Let \(p \) be a proxy distribution and \(p_{\theta} \) be our parametrized distribution. We start by evaluating the \(D_{KL}(p || p_{\theta}) \) term. \[ \begin{aligned} \underset{\theta}{\text{argmin}} \ D_{KL}(p || p_{\theta}) &= \underset{\theta}{\text{argmin}} \ \mathbb{E}_{x \sim p} \left[\log \frac{p(x)}{p_{\theta}(x)} \right] \\ &= \underset{\theta}{\text{argmin}} \ \mathbb{E}_{x \sim p}[\log p(x)] - \mathbb{E}_{x \sim p}[\log p_{\theta}(x)] \\ &= \underset{\theta}{\text{argmin}} \ -\mathbb{E}_{x \sim p}[\log p_{\theta}(x)] \ \ \ \ (\text{since p doesn't depend on} \ \theta) \\ &= \underset{\theta}{\text{argmax}} \ \mathbb{E}_{x \sim p}[\log p_{\theta}(x)] \\ &= \underset{\theta}{\text{argmax}} \ \mathbb{E}_{x \sim p} \left[\prod_{i}^{n} \log p_{\theta}(x_{i}) \right] \\ &= \underset{\theta}{\text{argmax}} \ \mathbb{E}_{x \sim p} \left[\log \sum_{i}^{n} p_{\theta}(x_{i}) \right] \\ \end{aligned} \] Now, using the Law of Large Numbers, we get the following \[ \begin{aligned} \underset{\theta}{\text{argmax}} \ \mathbb{E}_{x \sim p} \left[\log \sum_{i}^{n} p_{\theta}(x_{i}) \right] &= \underset{\theta}{\text{argmax}} \lim_{n\to\infty} \frac{1}{n} \left[\log \sum_{i}^{n} p_{\theta}(x_{i})\right] \\ &= \underset{\theta}{\text{argmax}} \log p_{\theta}(x) \\ \end{aligned} \] Since \(\log \) is a monotonically increasing function, \(\text{argmax} \log(f) \) = \(\text{argmax} (f) \ \forall \ f: \mathbb{R^m} \rightarrow \mathbb{R^n} \). Hence, \[ \boxed{ \underset{\theta}{\text{argmin}} \ D_{KL}(p || p_{\theta}) = \underset{\theta}{\text{argmax}} \log p_{\theta}(x)} \]

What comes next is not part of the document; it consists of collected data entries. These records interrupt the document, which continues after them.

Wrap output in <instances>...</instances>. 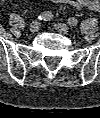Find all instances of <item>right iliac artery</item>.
<instances>
[{"label": "right iliac artery", "mask_w": 100, "mask_h": 118, "mask_svg": "<svg viewBox=\"0 0 100 118\" xmlns=\"http://www.w3.org/2000/svg\"><path fill=\"white\" fill-rule=\"evenodd\" d=\"M53 17V14L51 12H43L41 13L39 16H38V19L39 20H42V21H47V20H50L52 19Z\"/></svg>", "instance_id": "obj_1"}]
</instances>
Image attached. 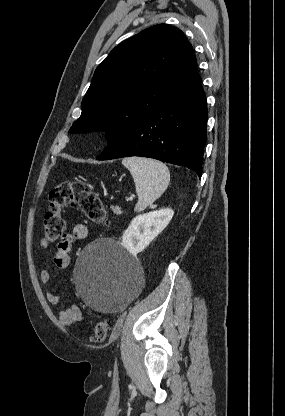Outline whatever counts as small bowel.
<instances>
[{"instance_id": "c3829d8e", "label": "small bowel", "mask_w": 285, "mask_h": 416, "mask_svg": "<svg viewBox=\"0 0 285 416\" xmlns=\"http://www.w3.org/2000/svg\"><path fill=\"white\" fill-rule=\"evenodd\" d=\"M88 233V227L85 224L78 223L74 225L71 233L65 234L62 237L54 255V264L56 267L60 269L68 267L70 263V252L74 243L87 238ZM40 280L43 284H48L51 281V273L48 270H42ZM46 296L47 300L53 305H59L61 302L60 296L54 291H48ZM81 320L82 312L77 305H70L60 309L58 312V321L63 326H71Z\"/></svg>"}]
</instances>
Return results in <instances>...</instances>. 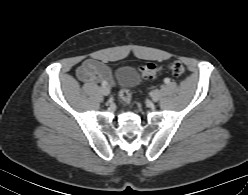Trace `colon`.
Masks as SVG:
<instances>
[{"label":"colon","mask_w":248,"mask_h":195,"mask_svg":"<svg viewBox=\"0 0 248 195\" xmlns=\"http://www.w3.org/2000/svg\"><path fill=\"white\" fill-rule=\"evenodd\" d=\"M168 71L173 76H182L185 72L184 64L179 60L168 62L165 66H158L148 63L141 67V74L143 78L152 80L159 76L163 71ZM118 98L124 105H129L132 100V93L128 88H122L118 93Z\"/></svg>","instance_id":"colon-1"}]
</instances>
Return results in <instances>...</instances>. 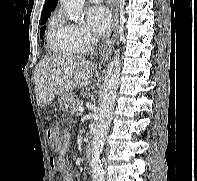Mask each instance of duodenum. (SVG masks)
<instances>
[{"mask_svg":"<svg viewBox=\"0 0 197 181\" xmlns=\"http://www.w3.org/2000/svg\"><path fill=\"white\" fill-rule=\"evenodd\" d=\"M91 154H92L91 146L90 145H87L85 147V155H86V158L87 159H90L91 158Z\"/></svg>","mask_w":197,"mask_h":181,"instance_id":"obj_1","label":"duodenum"}]
</instances>
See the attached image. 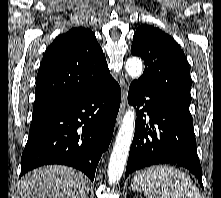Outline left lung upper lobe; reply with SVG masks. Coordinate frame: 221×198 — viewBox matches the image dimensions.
<instances>
[{"label":"left lung upper lobe","instance_id":"obj_1","mask_svg":"<svg viewBox=\"0 0 221 198\" xmlns=\"http://www.w3.org/2000/svg\"><path fill=\"white\" fill-rule=\"evenodd\" d=\"M131 53L145 63L143 75L136 81L150 87L170 106L192 119L189 111L192 80L178 43L158 28L141 25L134 34Z\"/></svg>","mask_w":221,"mask_h":198}]
</instances>
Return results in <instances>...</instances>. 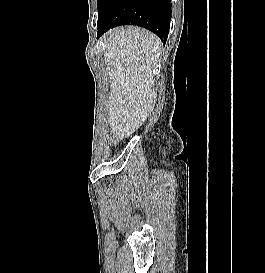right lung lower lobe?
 <instances>
[{
	"label": "right lung lower lobe",
	"mask_w": 265,
	"mask_h": 273,
	"mask_svg": "<svg viewBox=\"0 0 265 273\" xmlns=\"http://www.w3.org/2000/svg\"><path fill=\"white\" fill-rule=\"evenodd\" d=\"M170 0H114L97 26L99 38L119 25H138L155 33L165 43L170 28Z\"/></svg>",
	"instance_id": "right-lung-lower-lobe-1"
}]
</instances>
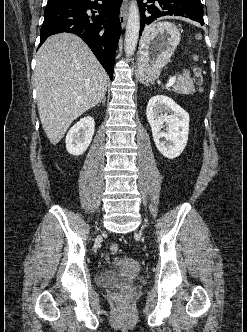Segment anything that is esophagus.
Segmentation results:
<instances>
[{"label":"esophagus","mask_w":247,"mask_h":332,"mask_svg":"<svg viewBox=\"0 0 247 332\" xmlns=\"http://www.w3.org/2000/svg\"><path fill=\"white\" fill-rule=\"evenodd\" d=\"M128 6H129V0H123L120 11V24L122 28H124L126 24L127 15H128Z\"/></svg>","instance_id":"obj_1"}]
</instances>
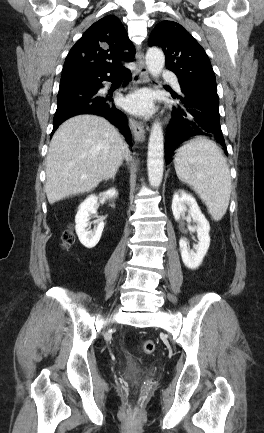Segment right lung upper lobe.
Wrapping results in <instances>:
<instances>
[{
  "label": "right lung upper lobe",
  "mask_w": 264,
  "mask_h": 433,
  "mask_svg": "<svg viewBox=\"0 0 264 433\" xmlns=\"http://www.w3.org/2000/svg\"><path fill=\"white\" fill-rule=\"evenodd\" d=\"M134 55L122 23L114 15L105 16L86 30L68 53L60 84L119 73L126 69L120 63L131 61Z\"/></svg>",
  "instance_id": "obj_1"
}]
</instances>
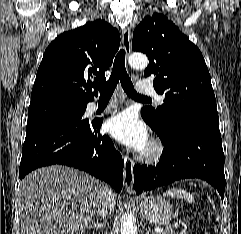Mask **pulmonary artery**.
<instances>
[{
    "label": "pulmonary artery",
    "mask_w": 241,
    "mask_h": 234,
    "mask_svg": "<svg viewBox=\"0 0 241 234\" xmlns=\"http://www.w3.org/2000/svg\"><path fill=\"white\" fill-rule=\"evenodd\" d=\"M137 92L140 95H151L155 96L158 101H162V97L157 95L153 86L147 83H139L137 86ZM95 104H93L94 106Z\"/></svg>",
    "instance_id": "1"
}]
</instances>
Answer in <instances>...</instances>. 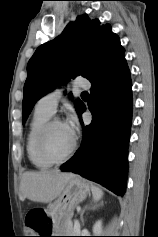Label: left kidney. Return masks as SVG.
Instances as JSON below:
<instances>
[{
	"label": "left kidney",
	"instance_id": "left-kidney-1",
	"mask_svg": "<svg viewBox=\"0 0 158 237\" xmlns=\"http://www.w3.org/2000/svg\"><path fill=\"white\" fill-rule=\"evenodd\" d=\"M93 233L95 236H100L102 233V221L98 220L93 226Z\"/></svg>",
	"mask_w": 158,
	"mask_h": 237
}]
</instances>
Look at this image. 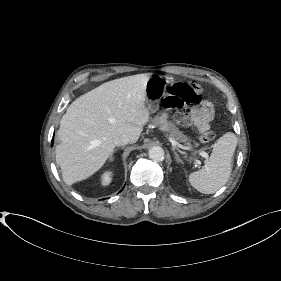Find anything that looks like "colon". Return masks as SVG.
<instances>
[{
    "label": "colon",
    "instance_id": "colon-1",
    "mask_svg": "<svg viewBox=\"0 0 281 281\" xmlns=\"http://www.w3.org/2000/svg\"><path fill=\"white\" fill-rule=\"evenodd\" d=\"M202 87L199 84L175 83L172 85L170 95L167 96L163 104L166 108L180 110L186 105H196L200 102ZM182 122L188 124L189 116H183ZM214 139V134L210 131L202 134L200 140L203 144H208Z\"/></svg>",
    "mask_w": 281,
    "mask_h": 281
}]
</instances>
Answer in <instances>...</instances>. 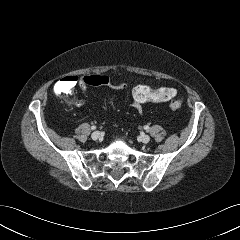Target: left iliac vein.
<instances>
[{
    "label": "left iliac vein",
    "mask_w": 240,
    "mask_h": 240,
    "mask_svg": "<svg viewBox=\"0 0 240 240\" xmlns=\"http://www.w3.org/2000/svg\"><path fill=\"white\" fill-rule=\"evenodd\" d=\"M140 140L143 142V143H148L150 141V136L146 135V134H142L140 136Z\"/></svg>",
    "instance_id": "obj_1"
}]
</instances>
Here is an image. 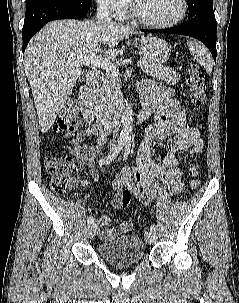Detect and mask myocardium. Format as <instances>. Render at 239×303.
Masks as SVG:
<instances>
[{
  "instance_id": "1",
  "label": "myocardium",
  "mask_w": 239,
  "mask_h": 303,
  "mask_svg": "<svg viewBox=\"0 0 239 303\" xmlns=\"http://www.w3.org/2000/svg\"><path fill=\"white\" fill-rule=\"evenodd\" d=\"M180 2H181L180 13L175 18L166 22H154L144 18L139 12L134 0H131V13L134 19L144 26L151 28H158V29L170 28L179 24L187 15L188 0H180Z\"/></svg>"
}]
</instances>
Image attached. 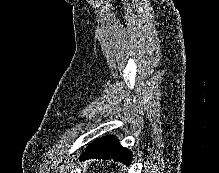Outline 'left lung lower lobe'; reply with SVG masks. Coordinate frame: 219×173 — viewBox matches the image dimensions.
<instances>
[{
  "label": "left lung lower lobe",
  "mask_w": 219,
  "mask_h": 173,
  "mask_svg": "<svg viewBox=\"0 0 219 173\" xmlns=\"http://www.w3.org/2000/svg\"><path fill=\"white\" fill-rule=\"evenodd\" d=\"M89 158L114 159L130 164L132 155L128 149L120 146L116 137L109 135L96 140L80 156V160Z\"/></svg>",
  "instance_id": "1"
}]
</instances>
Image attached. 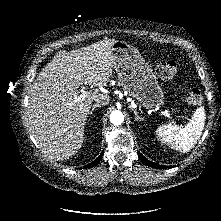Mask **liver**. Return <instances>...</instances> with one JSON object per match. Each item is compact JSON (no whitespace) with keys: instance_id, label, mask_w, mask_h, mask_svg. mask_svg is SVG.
<instances>
[{"instance_id":"6515ba94","label":"liver","mask_w":221,"mask_h":221,"mask_svg":"<svg viewBox=\"0 0 221 221\" xmlns=\"http://www.w3.org/2000/svg\"><path fill=\"white\" fill-rule=\"evenodd\" d=\"M106 39L70 52L59 51L39 73L29 96L28 118L31 132L40 148L53 160H67L84 141V126L97 91L83 100L77 90L84 82L107 86L114 67Z\"/></svg>"}]
</instances>
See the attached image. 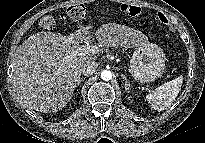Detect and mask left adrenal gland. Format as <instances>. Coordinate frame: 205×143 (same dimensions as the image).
Here are the masks:
<instances>
[{"label":"left adrenal gland","mask_w":205,"mask_h":143,"mask_svg":"<svg viewBox=\"0 0 205 143\" xmlns=\"http://www.w3.org/2000/svg\"><path fill=\"white\" fill-rule=\"evenodd\" d=\"M121 77L125 80L124 87H125L126 92H129V91H130V89H129L130 83H129V81H128L126 75L121 74Z\"/></svg>","instance_id":"left-adrenal-gland-1"}]
</instances>
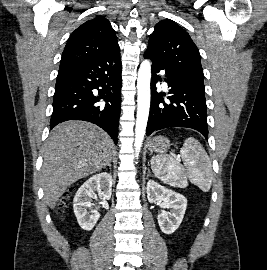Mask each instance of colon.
<instances>
[{"instance_id":"colon-1","label":"colon","mask_w":267,"mask_h":270,"mask_svg":"<svg viewBox=\"0 0 267 270\" xmlns=\"http://www.w3.org/2000/svg\"><path fill=\"white\" fill-rule=\"evenodd\" d=\"M71 192H72V190L66 192L64 194V196L62 197V199H61V201L59 203V210L60 211H63V209L66 207V204H67V201H68V199L70 197Z\"/></svg>"}]
</instances>
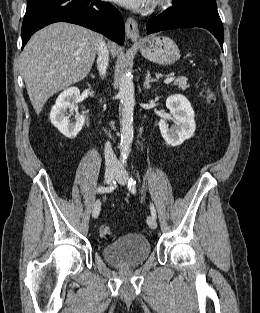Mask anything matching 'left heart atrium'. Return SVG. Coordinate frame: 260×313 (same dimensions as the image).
<instances>
[{
  "label": "left heart atrium",
  "mask_w": 260,
  "mask_h": 313,
  "mask_svg": "<svg viewBox=\"0 0 260 313\" xmlns=\"http://www.w3.org/2000/svg\"><path fill=\"white\" fill-rule=\"evenodd\" d=\"M113 1L127 8L139 10L149 6L153 0H113Z\"/></svg>",
  "instance_id": "39dd6f15"
}]
</instances>
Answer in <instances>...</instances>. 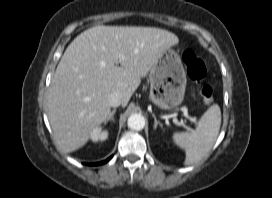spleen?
<instances>
[{
	"label": "spleen",
	"mask_w": 272,
	"mask_h": 198,
	"mask_svg": "<svg viewBox=\"0 0 272 198\" xmlns=\"http://www.w3.org/2000/svg\"><path fill=\"white\" fill-rule=\"evenodd\" d=\"M220 126L221 110L214 104L202 115L194 131L173 134L174 143L185 150V165L197 163L212 149Z\"/></svg>",
	"instance_id": "spleen-1"
}]
</instances>
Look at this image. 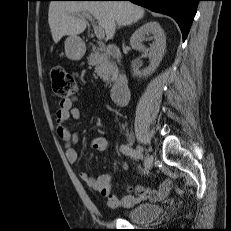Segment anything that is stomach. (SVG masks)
Returning a JSON list of instances; mask_svg holds the SVG:
<instances>
[{
  "instance_id": "stomach-1",
  "label": "stomach",
  "mask_w": 231,
  "mask_h": 231,
  "mask_svg": "<svg viewBox=\"0 0 231 231\" xmlns=\"http://www.w3.org/2000/svg\"><path fill=\"white\" fill-rule=\"evenodd\" d=\"M86 51V47L82 39L78 36H69L65 40L66 56L72 61L80 60Z\"/></svg>"
}]
</instances>
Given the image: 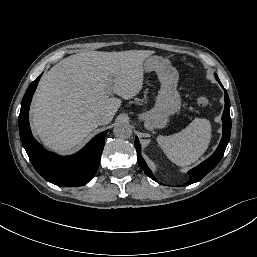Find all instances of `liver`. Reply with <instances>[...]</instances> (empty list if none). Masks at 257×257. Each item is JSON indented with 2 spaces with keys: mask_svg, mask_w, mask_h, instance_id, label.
<instances>
[{
  "mask_svg": "<svg viewBox=\"0 0 257 257\" xmlns=\"http://www.w3.org/2000/svg\"><path fill=\"white\" fill-rule=\"evenodd\" d=\"M153 53L88 51L54 65L42 76L31 106L32 127L43 144L66 152L97 128V116L109 114L112 120L121 100L109 97L107 87L126 100L136 96L143 87V62Z\"/></svg>",
  "mask_w": 257,
  "mask_h": 257,
  "instance_id": "1",
  "label": "liver"
}]
</instances>
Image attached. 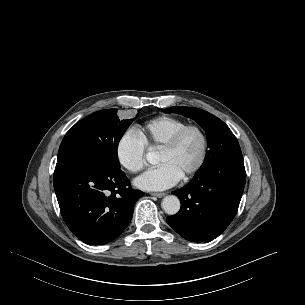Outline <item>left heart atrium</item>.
Segmentation results:
<instances>
[{
  "label": "left heart atrium",
  "instance_id": "39dd6f15",
  "mask_svg": "<svg viewBox=\"0 0 305 305\" xmlns=\"http://www.w3.org/2000/svg\"><path fill=\"white\" fill-rule=\"evenodd\" d=\"M181 178V173L174 166L161 163L136 178L135 185L144 190H165L177 184Z\"/></svg>",
  "mask_w": 305,
  "mask_h": 305
}]
</instances>
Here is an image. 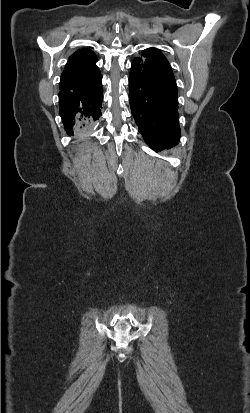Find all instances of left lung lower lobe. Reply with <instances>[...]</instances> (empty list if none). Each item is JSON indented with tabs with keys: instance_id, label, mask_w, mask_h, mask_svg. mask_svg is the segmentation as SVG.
I'll list each match as a JSON object with an SVG mask.
<instances>
[{
	"instance_id": "0a47b994",
	"label": "left lung lower lobe",
	"mask_w": 250,
	"mask_h": 413,
	"mask_svg": "<svg viewBox=\"0 0 250 413\" xmlns=\"http://www.w3.org/2000/svg\"><path fill=\"white\" fill-rule=\"evenodd\" d=\"M132 115L145 142L159 152L179 142L177 85L171 66L155 48L132 61L129 75Z\"/></svg>"
}]
</instances>
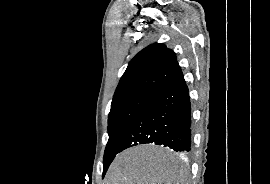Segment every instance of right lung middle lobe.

We know that MLE is a consistent estimator of the true parameters of the underlying data distribution. Similarly, minimizing KL divergence ensures that the estimated model distribution converges to the true data distribution as the amount of data increases, which is a desirable property for statistical inference. Also, KL divergence provides a clear measure of the difference between two probability distributions.